A summary of what we have accomplished during the three years of the project: An investigation of high level contract specification with deontic modalities, some steps towards analysing protocols for service programming languages WS-BPEL and WS-CDL. And the open questions which needs further thought: What are the overall healthiness conditions for a service - or what is the beauty of a service? Is compensation just going to be the well-known transaction mechanism in a distributed setting? Are services components in the Cloud?


Passages retrieval and intellectual property in legal texts.
Paolo Rosso (joint work with Santiago Correa, Davide Buscaldi, and Alfonso Rios)

Question answering (QA) can be viewed as a particular form of information retrieval (IR), in which the amount of information you want to find is the minimum amount information required to satisfy the user needs expressed by a specific question. A passage retrieval system (PR) is an IR system which returns part of texts (passages) that are relevant to the user needs. JIRS is a free use PR system developed at the Universidad Politécnica de Valencia. The PR system is independent of the language, as it is based on n-grams structure.

This paper shows the experiments made in the ambit of passage retrieval and the intellectual property on the legal text, in the collaboration framework of the Natural Language Engineering Lab. Of the Universidad Politécnica de Valencia with the Maat Knowlegde Company; it is based on JIRS tool for the ResPubliQA and IP tracks at the ClEF-2009.

Extended Abstract


Service Inter-Dependency in the Action System Formalism
Kaisa Sere (joint work with Mats Neovius and Fredrik Degerlund)

With the ubiquity of computing devices, information sources become increasingly distributed and is provided by scattered independent entities. Commonly, the providing entities can be called services. A service might collect several sources’ information and deduce new information out of these. Whether being an intermediate service or elementary source of information, the service provided need to be considered as a black-box from the utilising system’s point of view, i.e. as components. Moreover, the utilising system might depend on this information and halt until it is available. In order to master the distribution of information sources, we long a method to integrate the services to the utilising specification and a means to in a systematic way formally model the dependencies of these services. In order to achieve this, we need to define a formal construct for dependency.

We have chosen to model the dependency in the action system formalism framework. We use reactive action systems as they provide means for reasoning about the information in a service-like distributed manner.
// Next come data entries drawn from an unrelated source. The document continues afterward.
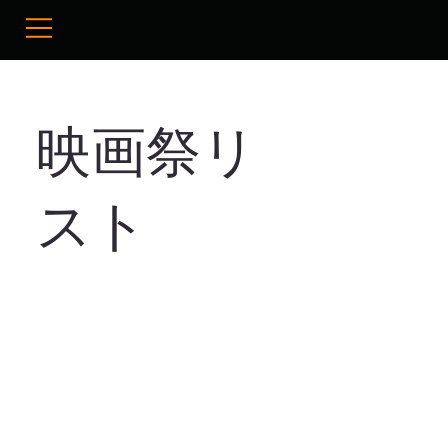
映画祭リ
スト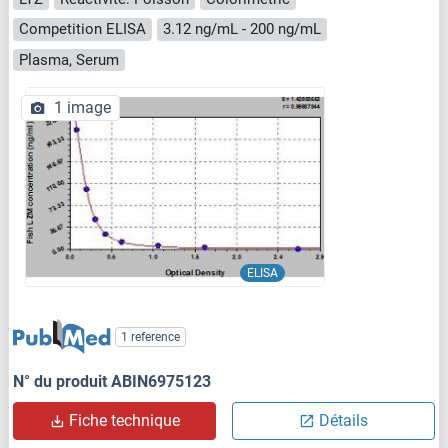
Competition ELISA
3.12 ng/mL - 200 ng/mL
Plasma, Serum
1 image
ELISA
1 reference
N° du produit ABIN6975123
Fiche technique
Détails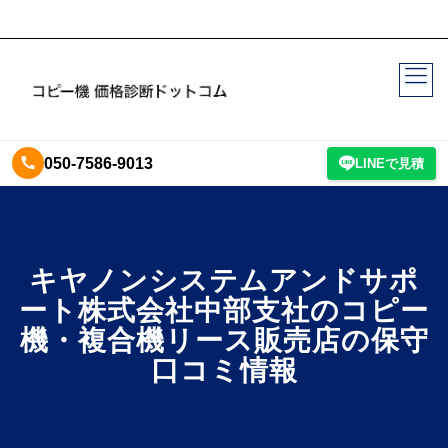
050-7586-9013
LINEで見積
キヤノンシステムアンドサポ
ート株式会社中部支社のコピー
機・複合機リース販売店の保守
口コミ情報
The focus is on examining the consequences to the action system when applying uni- and bidirectional dependencies. Refining the systems will also be considered. However, as refinement is about preserving correctness on mathematical foundations, it is restricted to the algorithmic part and thereby, refinement is not directly applicable on physical or logical dependencies. This talk will introduce the methods and operators needed to describe dependencies. Initially, they are implemented on one system for sheer comprehensibility, and only later shown how they can be applied on several possibly inter-dependent action systems.

Extended Abstract


A Contract-Based Approach to Adaptability in User-Centric Pervasive Applications
Martin Wirsing (joint work with Moritz Hammer, Andreas Schroeder, and Sebastian Bauer)
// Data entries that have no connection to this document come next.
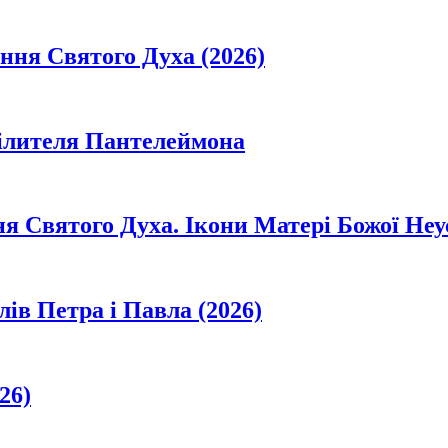
ання Святого Духа (2026)
цілителя Пантелеймона
ня Святого Духа. Ікони Матері Божої Неу
лів Петра і Павла (2026)
26)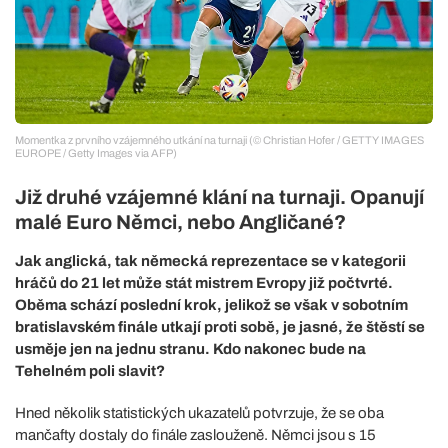
Momentka z prvního vzájemného utkání na turnaji (© Christian Hofer / GETTY IMAGES
EUROPE / Getty Images via AFP)
Již druhé vzájemné klání na turnaji. Opanují
malé Euro Němci, nebo Angličané?
Jak anglická, tak německá reprezentace se v kategorii
hráčů do 21 let může stát mistrem Evropy již počtvrté.
Oběma schází poslední krok, jelikož se však v sobotním
bratislavském finále utkají proti sobě, je jasné, že štěstí se
usměje jen na jednu stranu. Kdo nakonec bude na
Tehelném poli slavit?
Hned několik statistických ukazatelů potvrzuje, že se oba
mančafty dostaly do finále zaslouženě. Němci jsou s 15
Pervasive user-centric applications operate in highly dynamic and uncertain environments. Designing such applications as one monolithic component taking all possible environments into account inevitably leads to bad system design. We instead propose constructing partial solutions handling only a subset of all possible environments, and changing the system as the environment evolves. We use an assume-guarantee contract framework to infer the conditions under which configurations exhibit the desired functionality. Furthermore, we show how a system undergoing reconfigurations can be shown to satisfy a global assume-guarantee contract.